I'm not sure I fully understand the question.  I do see it as a skill we should be encouraging, but see it more like learning a foreign language than a rote skill like typing.  The problem solving and iteration required in game design is quite different than learning technique in typing.
@Simiosys: "Are games just 'the new Hollywood' or is it the media of the future where most career training is simulation?"
I would say that both are entirely relevant to games.  The blockbuster gaming industry is definitely seen as similar to the movie industry.  However, when we think of the possibilities of simulation we open up far greater possibilities through the use of the technology.  
@Simiosys: "Moms being one of the fastest growing gamer demographic, what about games helping parents 2 B better teachers?"
I believe it depends which games and our approach to gaming.  Playing games with your kids is sure to create a dynamic learning environment.  The goal may not even be for you to be a better teacher, but rather a co-learner.  Let your kids teach you where appropriate.  What a great opportunity for learning for you and your children.  

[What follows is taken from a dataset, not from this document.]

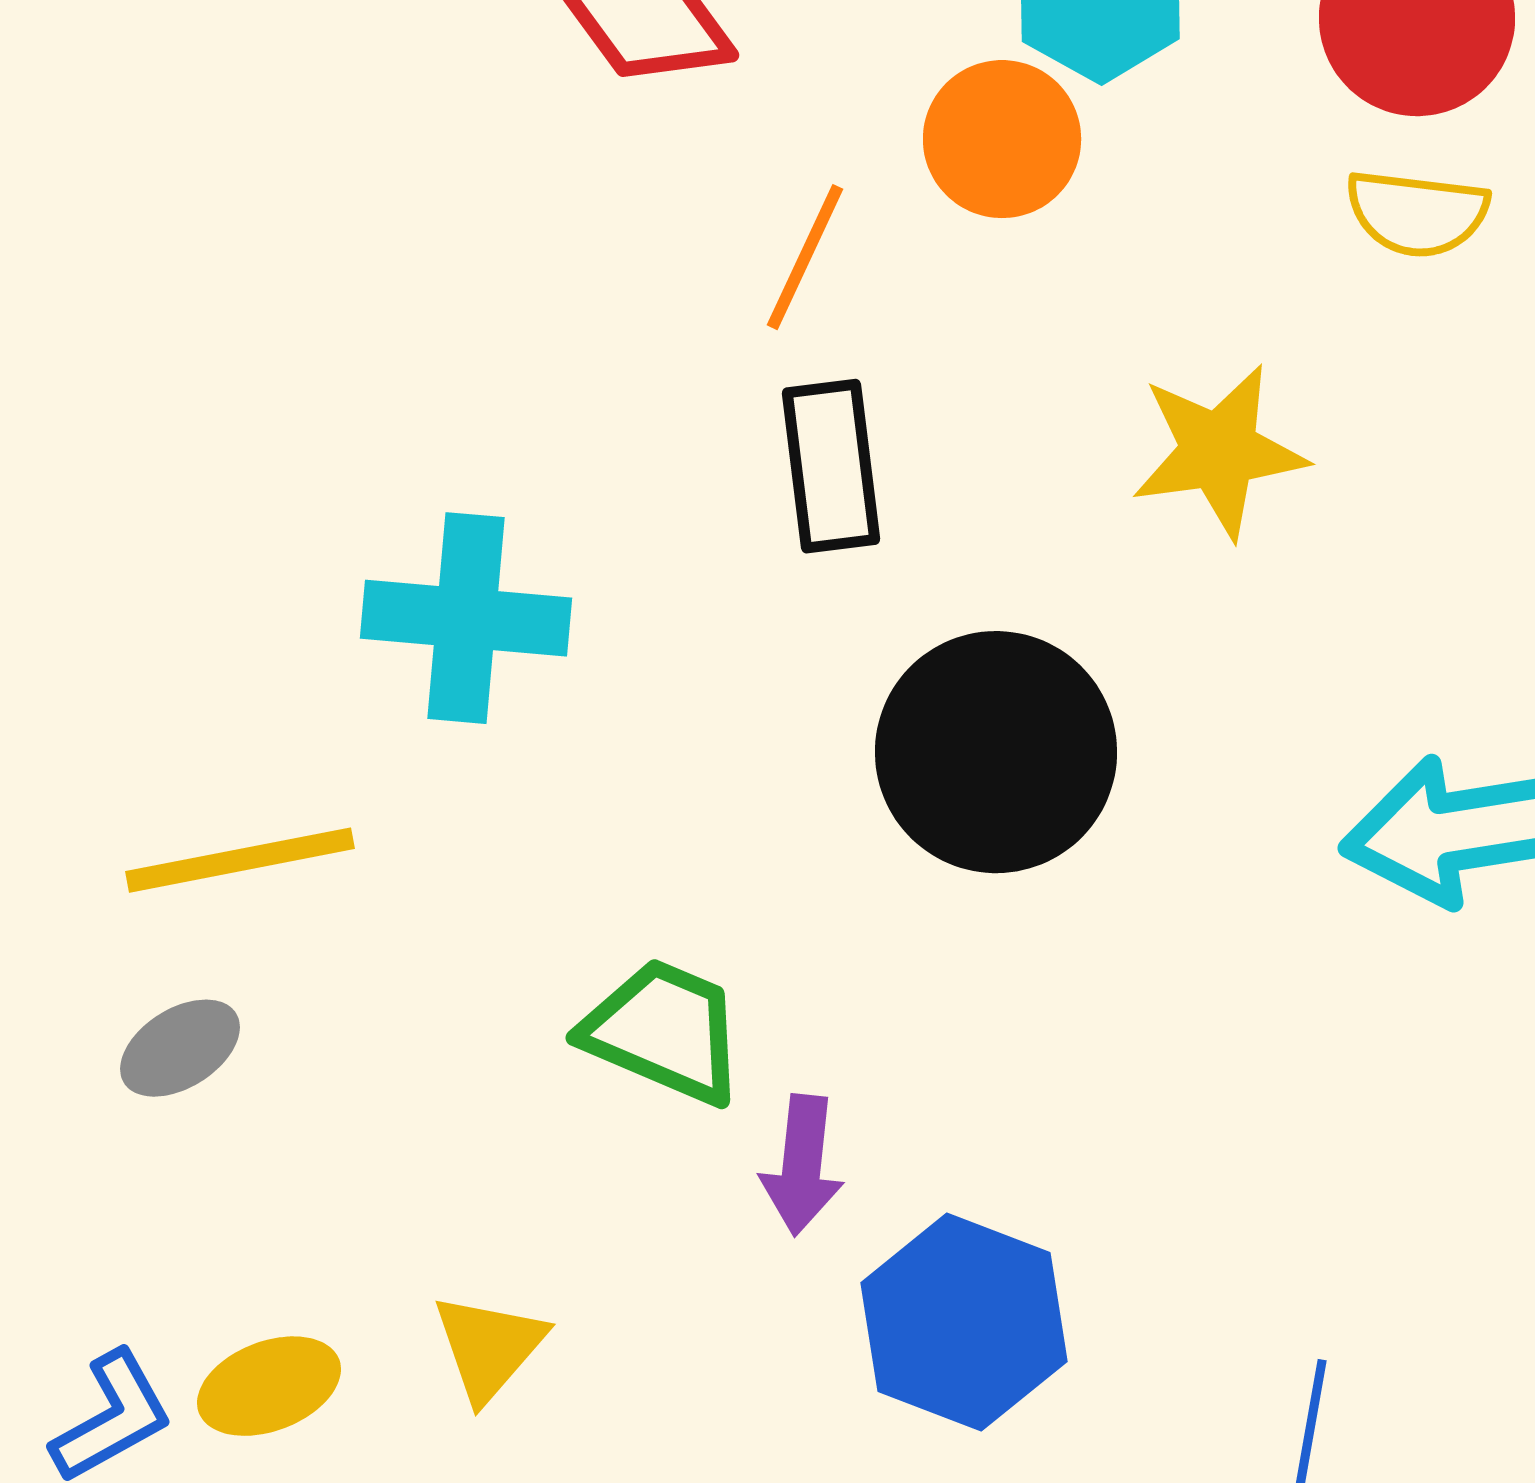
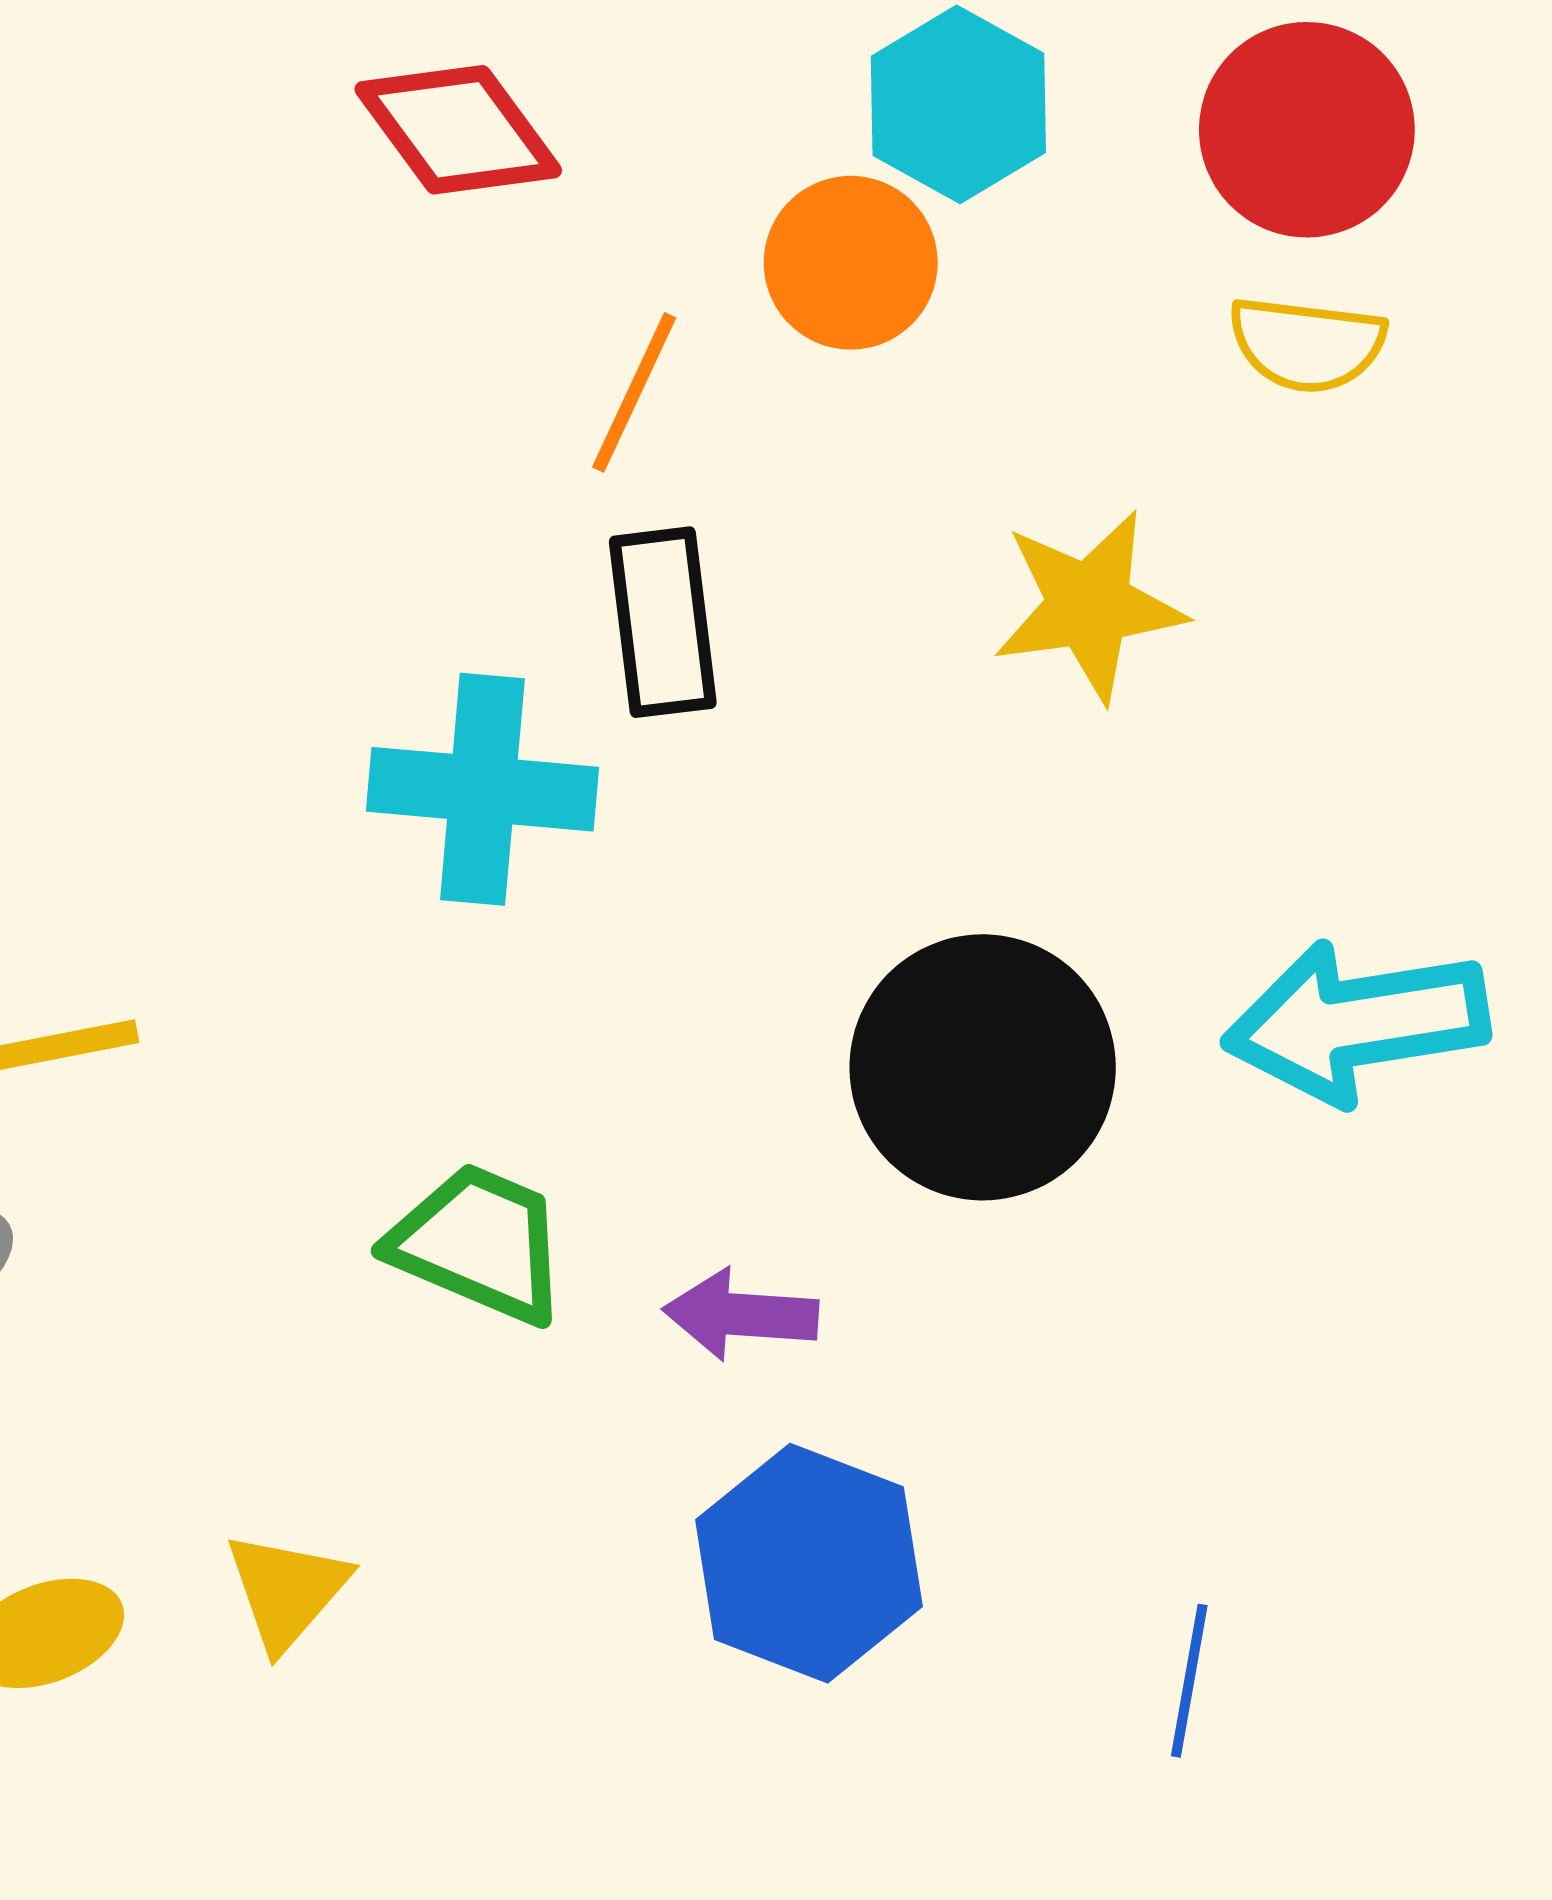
cyan cross: (466, 618) -> (482, 789), moved
black circle: (996, 752) -> (983, 1067), moved
purple arrow: (802, 1165) -> (741, 1315), moved, turned 88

@Yakoby83: "What advice do you have for parents of young children who also don't have these skills, first steps?"
The hour of code activities are wonderful.  Check out the Computer Science Education Week page or  There are so many great activities for kids and adults.  They are structured in such a way that you do not need any prior experience to jump in and start learning.  Let your kids see you embracing the opportunity to learn. I can't think of a better way to model and encourage lifelong learning.

Thanks everyone for joining us and for those of you who couldn't I hope that this post provides a sense of our presentation and don't hesitate to post comments or questions.